Assignment:
Reproduce the entries shown below only from the line with "Connect with (246, 981)" down to the line with "Resources (200, 2092)", keeping both end lines and copying each one exactly.

Records for the task section start

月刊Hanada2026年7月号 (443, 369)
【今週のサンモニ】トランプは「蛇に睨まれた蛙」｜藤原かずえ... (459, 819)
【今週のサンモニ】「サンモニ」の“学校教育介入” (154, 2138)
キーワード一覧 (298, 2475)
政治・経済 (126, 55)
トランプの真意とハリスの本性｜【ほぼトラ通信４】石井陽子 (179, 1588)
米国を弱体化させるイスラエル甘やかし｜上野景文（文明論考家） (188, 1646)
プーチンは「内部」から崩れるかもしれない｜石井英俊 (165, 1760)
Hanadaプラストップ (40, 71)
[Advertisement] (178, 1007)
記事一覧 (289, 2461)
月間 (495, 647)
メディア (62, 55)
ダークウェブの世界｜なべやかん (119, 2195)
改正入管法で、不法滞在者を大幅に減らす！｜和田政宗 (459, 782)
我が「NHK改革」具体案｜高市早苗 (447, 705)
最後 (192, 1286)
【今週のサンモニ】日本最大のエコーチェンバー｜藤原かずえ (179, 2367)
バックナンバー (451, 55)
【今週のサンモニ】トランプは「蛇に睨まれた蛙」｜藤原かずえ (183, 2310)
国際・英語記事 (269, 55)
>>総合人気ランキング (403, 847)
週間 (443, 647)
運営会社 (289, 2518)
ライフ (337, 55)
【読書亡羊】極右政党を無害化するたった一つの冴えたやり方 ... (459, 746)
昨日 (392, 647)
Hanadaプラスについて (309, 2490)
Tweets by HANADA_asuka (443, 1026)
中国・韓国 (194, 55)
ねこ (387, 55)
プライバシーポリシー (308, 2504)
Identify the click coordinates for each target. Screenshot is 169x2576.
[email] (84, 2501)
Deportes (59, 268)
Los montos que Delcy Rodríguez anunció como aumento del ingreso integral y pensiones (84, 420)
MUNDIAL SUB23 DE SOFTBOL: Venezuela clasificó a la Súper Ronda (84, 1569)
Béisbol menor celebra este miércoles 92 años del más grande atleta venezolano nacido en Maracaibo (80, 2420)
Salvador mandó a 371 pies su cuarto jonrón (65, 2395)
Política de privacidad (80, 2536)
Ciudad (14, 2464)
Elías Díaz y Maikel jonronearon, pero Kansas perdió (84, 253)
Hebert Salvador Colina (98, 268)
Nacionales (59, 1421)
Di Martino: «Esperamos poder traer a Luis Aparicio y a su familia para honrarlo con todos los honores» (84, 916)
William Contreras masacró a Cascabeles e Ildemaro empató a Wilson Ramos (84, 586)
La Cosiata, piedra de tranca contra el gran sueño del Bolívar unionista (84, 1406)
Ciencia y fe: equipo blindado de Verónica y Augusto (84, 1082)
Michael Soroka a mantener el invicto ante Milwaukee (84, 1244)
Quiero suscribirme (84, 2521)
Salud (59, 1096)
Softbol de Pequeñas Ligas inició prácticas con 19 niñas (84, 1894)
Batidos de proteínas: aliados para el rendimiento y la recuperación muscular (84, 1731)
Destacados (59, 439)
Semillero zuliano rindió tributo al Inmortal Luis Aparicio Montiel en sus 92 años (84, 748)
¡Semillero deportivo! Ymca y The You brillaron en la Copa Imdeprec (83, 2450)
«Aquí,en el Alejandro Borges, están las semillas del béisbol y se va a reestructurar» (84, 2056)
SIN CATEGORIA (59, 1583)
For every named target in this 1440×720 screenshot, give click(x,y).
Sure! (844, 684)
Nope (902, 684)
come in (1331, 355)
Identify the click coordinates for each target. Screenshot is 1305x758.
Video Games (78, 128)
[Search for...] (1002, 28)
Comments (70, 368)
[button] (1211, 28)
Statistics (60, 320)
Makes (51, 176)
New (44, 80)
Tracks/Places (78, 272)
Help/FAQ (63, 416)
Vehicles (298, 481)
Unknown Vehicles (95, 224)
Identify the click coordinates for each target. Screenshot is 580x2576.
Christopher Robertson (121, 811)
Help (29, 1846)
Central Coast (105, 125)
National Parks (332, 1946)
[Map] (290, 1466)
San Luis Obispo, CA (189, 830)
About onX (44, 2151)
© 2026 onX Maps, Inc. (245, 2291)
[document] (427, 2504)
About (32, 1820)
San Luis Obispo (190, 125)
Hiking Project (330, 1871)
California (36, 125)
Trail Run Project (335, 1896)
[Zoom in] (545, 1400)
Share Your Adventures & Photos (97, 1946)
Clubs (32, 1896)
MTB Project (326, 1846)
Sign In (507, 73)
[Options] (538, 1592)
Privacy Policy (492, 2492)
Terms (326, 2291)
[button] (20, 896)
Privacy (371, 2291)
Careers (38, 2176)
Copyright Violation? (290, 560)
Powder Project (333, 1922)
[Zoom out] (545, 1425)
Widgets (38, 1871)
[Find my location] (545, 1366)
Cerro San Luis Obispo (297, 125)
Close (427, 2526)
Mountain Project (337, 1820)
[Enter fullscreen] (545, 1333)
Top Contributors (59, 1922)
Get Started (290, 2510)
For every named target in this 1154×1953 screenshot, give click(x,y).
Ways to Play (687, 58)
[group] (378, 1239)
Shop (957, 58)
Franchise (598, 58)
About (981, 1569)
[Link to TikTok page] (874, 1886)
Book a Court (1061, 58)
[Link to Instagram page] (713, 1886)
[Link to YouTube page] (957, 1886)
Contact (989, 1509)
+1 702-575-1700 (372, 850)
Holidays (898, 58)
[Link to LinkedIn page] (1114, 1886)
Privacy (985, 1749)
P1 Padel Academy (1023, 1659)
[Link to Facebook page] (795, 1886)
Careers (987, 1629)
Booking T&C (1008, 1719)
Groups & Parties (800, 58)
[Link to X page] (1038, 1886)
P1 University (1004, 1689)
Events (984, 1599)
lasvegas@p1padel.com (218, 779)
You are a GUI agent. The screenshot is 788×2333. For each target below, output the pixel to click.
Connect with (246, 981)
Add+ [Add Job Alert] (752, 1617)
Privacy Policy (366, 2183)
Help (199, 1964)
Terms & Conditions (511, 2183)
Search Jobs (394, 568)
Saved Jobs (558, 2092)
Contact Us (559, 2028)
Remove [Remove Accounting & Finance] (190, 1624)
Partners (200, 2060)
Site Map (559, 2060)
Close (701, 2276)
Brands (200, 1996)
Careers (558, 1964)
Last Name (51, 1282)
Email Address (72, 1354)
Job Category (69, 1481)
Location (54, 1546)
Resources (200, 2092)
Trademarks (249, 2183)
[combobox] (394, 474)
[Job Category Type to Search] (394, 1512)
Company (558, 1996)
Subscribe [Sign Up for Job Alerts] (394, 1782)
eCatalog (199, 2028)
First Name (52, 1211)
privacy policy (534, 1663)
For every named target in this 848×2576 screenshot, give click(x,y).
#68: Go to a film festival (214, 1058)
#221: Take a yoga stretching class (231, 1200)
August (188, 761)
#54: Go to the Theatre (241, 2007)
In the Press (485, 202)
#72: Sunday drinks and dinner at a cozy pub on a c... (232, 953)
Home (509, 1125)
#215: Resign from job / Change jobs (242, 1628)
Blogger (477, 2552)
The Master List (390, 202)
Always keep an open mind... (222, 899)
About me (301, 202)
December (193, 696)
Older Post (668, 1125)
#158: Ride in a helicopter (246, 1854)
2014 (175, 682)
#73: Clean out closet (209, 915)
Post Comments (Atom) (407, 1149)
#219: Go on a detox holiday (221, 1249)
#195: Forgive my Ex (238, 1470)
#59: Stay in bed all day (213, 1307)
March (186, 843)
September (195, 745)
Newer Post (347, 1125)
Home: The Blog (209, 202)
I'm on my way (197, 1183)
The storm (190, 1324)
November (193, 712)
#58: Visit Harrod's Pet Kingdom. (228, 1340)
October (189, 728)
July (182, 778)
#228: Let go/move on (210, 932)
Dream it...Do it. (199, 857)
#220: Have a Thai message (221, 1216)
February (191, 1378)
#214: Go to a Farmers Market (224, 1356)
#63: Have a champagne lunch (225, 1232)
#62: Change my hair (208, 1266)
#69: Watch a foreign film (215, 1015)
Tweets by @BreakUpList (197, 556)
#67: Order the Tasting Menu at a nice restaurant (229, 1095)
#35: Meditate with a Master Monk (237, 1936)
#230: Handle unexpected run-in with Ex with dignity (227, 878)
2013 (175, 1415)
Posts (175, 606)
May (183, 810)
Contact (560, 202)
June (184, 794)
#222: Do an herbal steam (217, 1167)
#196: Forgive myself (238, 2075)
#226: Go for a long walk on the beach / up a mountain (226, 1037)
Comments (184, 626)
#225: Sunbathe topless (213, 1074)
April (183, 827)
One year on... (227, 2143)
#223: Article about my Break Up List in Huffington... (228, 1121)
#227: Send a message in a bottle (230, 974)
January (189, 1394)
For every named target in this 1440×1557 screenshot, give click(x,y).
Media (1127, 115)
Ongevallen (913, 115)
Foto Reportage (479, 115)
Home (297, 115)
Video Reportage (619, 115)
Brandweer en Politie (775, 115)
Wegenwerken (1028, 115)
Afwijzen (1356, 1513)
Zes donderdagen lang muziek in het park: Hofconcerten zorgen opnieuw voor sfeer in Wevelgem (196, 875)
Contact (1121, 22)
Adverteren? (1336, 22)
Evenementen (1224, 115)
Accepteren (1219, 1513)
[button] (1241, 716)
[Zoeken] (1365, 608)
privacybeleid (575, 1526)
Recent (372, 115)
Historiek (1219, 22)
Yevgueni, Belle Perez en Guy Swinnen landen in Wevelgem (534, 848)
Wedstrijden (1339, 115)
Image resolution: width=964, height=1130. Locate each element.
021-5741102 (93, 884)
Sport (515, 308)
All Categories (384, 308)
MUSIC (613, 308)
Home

Records for the task section end

Result of the exercise:
Connect with (246, 981)
Add+ [Add Job Alert] (752, 1617)
Privacy Policy (366, 2183)
Help (199, 1964)
Terms & Conditions (511, 2183)
Search Jobs (394, 568)
Saved Jobs (558, 2092)
Contact Us (559, 2028)
Remove [Remove Accounting & Finance] (190, 1624)
Partners (200, 2060)
Site Map (559, 2060)
Close (701, 2276)
Brands (200, 1996)
Careers (558, 1964)
Last Name (51, 1282)
Email Address (72, 1354)
Job Category (69, 1481)
Location (54, 1546)
Resources (200, 2092)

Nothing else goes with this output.